Discharge of personal liability does not preclude the borrower from making payments voluntarily. Neither does that discharge preclude the delinquent borrower from seeking a loan modification. Some practitioners insist that post-discharge loans cannot be modified because there is no note, only a security instrument, and therefore there is no loan to modify. This relationship can be more accurately described as one where the borrower must pay to remain in the house, and where the note has become non-recourse as to the borrower. The enforceability of that relationship is now anchored only in the property itself. The Department of the Treasury, through its directive regarding HAMP modifications, has explicitly said that this relationship can be modified. Fannie Mae and Freddie Mac have, in turn, suggested language to be used in agreements with these borrowers. All three of those entities have encouraged a servicer that modifies a loan after the borrower has discharged his personal liability to use a disclaimer that all payments are voluntary, and an acknowledgement that the servicer cannot seek to collect against the borrower personally.
While borrowers may seek to modify their relationship with the servicer following discharge, a servicer is not required by law to modify the loan. Instead, the servicer is directed through the modification process by investor guidelines and its own policies. Understandably, where a borrower has received a discharge of personal liability, servicers are wary of violating the discharge injunction, and therefore may be wary of offering loan modifications to these borrowers.
If a servicer intends to offer loan modifications to borrowers post-discharge, it should tailor the population to only those borrowers who have indicated an intent to retain the property. Case law outlining when loss mitigation for discharged borrowers may result in a discharge violation is unclear and fact-specific. However, discharge violations are most often found where a borrower surrenders the property and a servicer solicits that borrower for loss mitigation. Upon surrender, the borrower indicates intent to sever the relationship with the servicer, and the servicer should not offer loss mitigation to that borrower.

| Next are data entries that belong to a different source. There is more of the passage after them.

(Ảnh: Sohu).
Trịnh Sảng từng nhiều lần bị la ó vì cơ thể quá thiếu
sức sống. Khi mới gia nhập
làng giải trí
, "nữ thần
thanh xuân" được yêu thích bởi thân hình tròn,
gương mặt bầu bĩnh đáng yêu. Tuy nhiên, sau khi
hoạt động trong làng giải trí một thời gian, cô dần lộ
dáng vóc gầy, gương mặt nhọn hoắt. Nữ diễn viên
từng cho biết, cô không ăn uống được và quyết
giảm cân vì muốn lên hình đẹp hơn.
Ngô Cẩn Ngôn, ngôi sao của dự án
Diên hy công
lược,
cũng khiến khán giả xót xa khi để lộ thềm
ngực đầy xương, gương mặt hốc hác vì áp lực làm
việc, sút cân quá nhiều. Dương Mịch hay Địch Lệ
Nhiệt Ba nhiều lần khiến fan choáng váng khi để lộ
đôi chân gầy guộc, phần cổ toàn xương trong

Once the servicer confirms the borrower’s intention in the bankruptcy filing, it should carefully consider which products are offered. A loan modification is a hybrid of an old agreement (of which the debt has been discharged) and a new agreement. Investors, particularly GSEs, offer numerous modification products. One such product is referred to as a “Partial Claim Modification,” which involves the borrower entering into a separate note, with a second lien position, in favor of the Department of Housing and Urban Development. Outside of the bankruptcy context, this is a commonly used product with few, if any, negative implications. When considered within the context of a discharge of personal liability, the subordinate note required by this product may be viewed as an impermissible post-discharge reaffirmation when it lacks language acknowledging the discharge. The standard subordinate note provided by HUD does not contain such language.
Servicers should take care when deciding whether, and how, to modify discharged borrowers’ loans. Servicers who choose to modify these borrowers’ loans should ensure the loan modification process is tailored to mitigate risk of discharge injunction violations. Part IV will dive deeper into solicitation of such borrowers and papering any ensuing loan modification agreements to avoid discharge violations.